→ **WHAT TO PRODUCE**
Only the lines from the line containing "Mon boucher local vend des steaks de" to the end of the entries should be repeated, exactly as they appear.

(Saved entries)
----------------

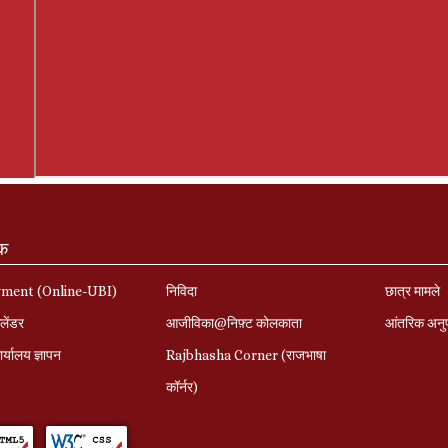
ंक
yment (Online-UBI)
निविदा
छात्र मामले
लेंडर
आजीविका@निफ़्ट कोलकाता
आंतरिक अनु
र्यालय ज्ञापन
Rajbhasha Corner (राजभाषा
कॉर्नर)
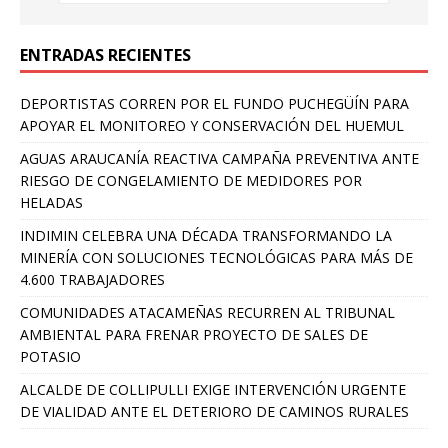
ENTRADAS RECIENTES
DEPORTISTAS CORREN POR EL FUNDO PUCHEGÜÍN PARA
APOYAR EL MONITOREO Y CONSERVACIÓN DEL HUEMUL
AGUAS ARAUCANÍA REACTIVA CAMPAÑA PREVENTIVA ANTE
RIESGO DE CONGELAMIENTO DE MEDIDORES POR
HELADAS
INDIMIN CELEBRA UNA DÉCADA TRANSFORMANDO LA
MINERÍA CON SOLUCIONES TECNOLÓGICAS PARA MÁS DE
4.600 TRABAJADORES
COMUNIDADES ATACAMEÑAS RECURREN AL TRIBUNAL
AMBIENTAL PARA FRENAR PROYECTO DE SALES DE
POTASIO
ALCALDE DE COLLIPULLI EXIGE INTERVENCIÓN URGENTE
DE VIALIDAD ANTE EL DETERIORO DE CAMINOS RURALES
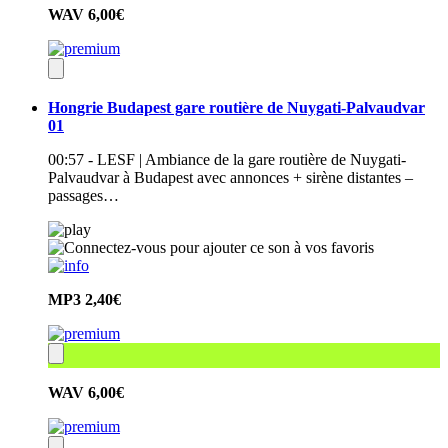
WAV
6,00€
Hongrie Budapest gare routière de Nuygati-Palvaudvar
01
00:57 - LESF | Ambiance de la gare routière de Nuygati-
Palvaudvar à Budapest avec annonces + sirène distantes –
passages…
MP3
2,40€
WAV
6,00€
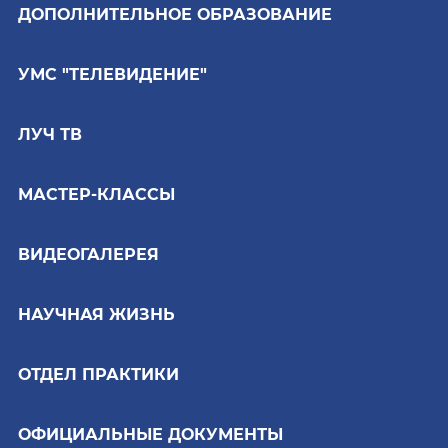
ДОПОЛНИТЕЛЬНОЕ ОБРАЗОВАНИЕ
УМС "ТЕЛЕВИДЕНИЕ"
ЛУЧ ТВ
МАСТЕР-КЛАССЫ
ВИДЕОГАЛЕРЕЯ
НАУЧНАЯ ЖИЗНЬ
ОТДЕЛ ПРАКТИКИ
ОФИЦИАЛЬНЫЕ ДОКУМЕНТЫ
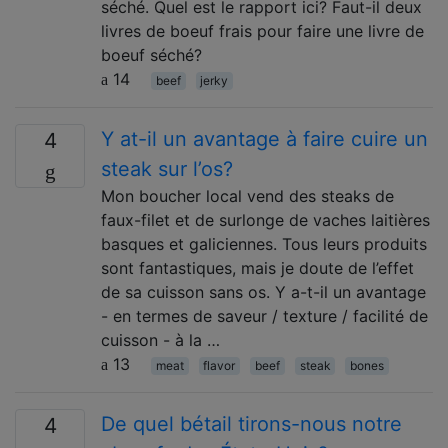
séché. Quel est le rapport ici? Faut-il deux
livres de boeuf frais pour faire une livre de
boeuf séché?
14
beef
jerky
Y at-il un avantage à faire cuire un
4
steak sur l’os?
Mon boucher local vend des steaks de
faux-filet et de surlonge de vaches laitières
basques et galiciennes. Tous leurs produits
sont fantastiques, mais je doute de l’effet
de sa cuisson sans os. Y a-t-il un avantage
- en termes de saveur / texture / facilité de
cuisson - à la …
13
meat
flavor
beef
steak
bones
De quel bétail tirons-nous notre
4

----------------

→ **OUTPUT FOR THIS EXERCISE**
Mon boucher local vend des steaks de
faux-filet et de surlonge de vaches laitières
basques et galiciennes. Tous leurs produits
sont fantastiques, mais je doute de l’effet
de sa cuisson sans os. Y a-t-il un avantage
- en termes de saveur / texture / facilité de
cuisson - à la …
13
meat
flavor
beef
steak
bones
De quel bétail tirons-nous notre
4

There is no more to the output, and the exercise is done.